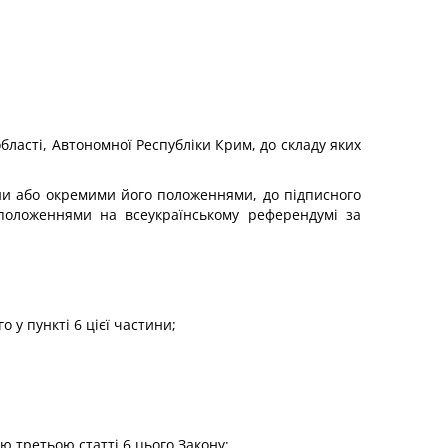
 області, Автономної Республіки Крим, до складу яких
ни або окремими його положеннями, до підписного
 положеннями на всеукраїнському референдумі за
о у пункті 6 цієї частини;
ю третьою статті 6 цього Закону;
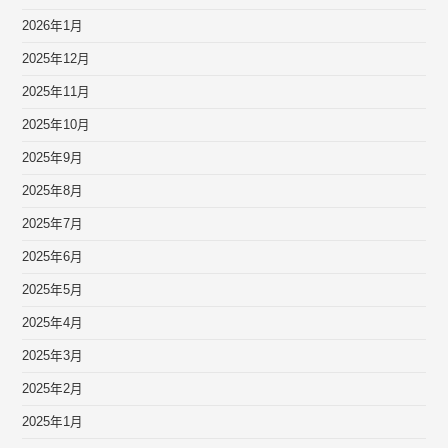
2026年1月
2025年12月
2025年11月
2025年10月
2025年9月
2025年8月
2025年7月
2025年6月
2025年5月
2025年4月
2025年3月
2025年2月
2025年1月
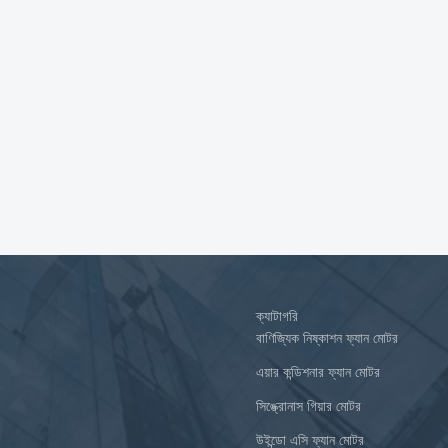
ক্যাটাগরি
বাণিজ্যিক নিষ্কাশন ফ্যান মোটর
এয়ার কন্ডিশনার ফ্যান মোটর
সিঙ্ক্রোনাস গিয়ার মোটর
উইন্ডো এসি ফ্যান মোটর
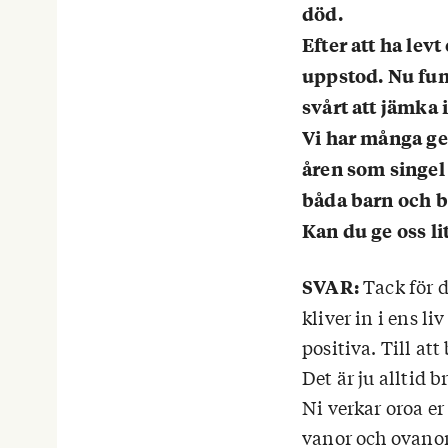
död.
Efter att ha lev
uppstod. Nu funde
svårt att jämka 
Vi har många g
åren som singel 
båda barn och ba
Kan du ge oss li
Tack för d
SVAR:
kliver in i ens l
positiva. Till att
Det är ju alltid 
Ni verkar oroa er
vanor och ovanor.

-------

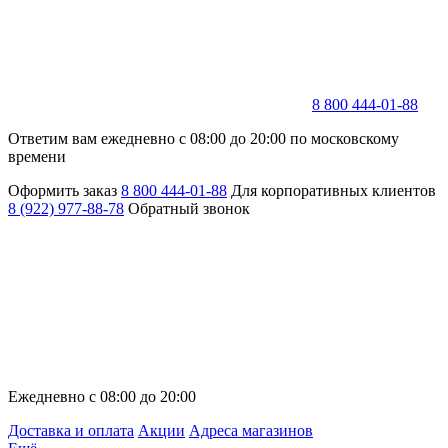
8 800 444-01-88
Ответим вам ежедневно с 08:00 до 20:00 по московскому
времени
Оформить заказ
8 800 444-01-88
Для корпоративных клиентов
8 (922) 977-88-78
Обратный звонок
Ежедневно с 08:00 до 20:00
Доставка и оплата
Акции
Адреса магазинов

-------

EXERCISE INSTRUCTIONS:
Out of the records above, set down only the lines from the one that contains "області, Автономної Республіки" through the one that contains "vanor och ovanor.", unchanged and without the pictures.

RESULT OF THIS EXERCISE:
 області, Автономної Республіки Крим, до складу яких
ни або окремими його положеннями, до підписного
 положеннями на всеукраїнському референдумі за
о у пункті 6 цієї частини;
ю третьою статті 6 цього Закону;
2026年1月
2025年12月
2025年11月
2025年10月
2025年9月
2025年8月
2025年7月
2025年6月
2025年5月
2025年4月
2025年3月
2025年2月
2025年1月
ক্যাটাগরি
বাণিজ্যিক নিষ্কাশন ফ্যান মোটর
এয়ার কন্ডিশনার ফ্যান মোটর
সিঙ্ক্রোনাস গিয়ার মোটর
উইন্ডো এসি ফ্যান মোটর
död.
Efter att ha lev
uppstod. Nu funde
svårt att jämka 
Vi har många g
åren som singel 
båda barn och ba
Kan du ge oss li
Tack för d
SVAR:
kliver in i ens l
positiva. Till att
Det är ju alltid 
Ni verkar oroa er
vanor och ovanor.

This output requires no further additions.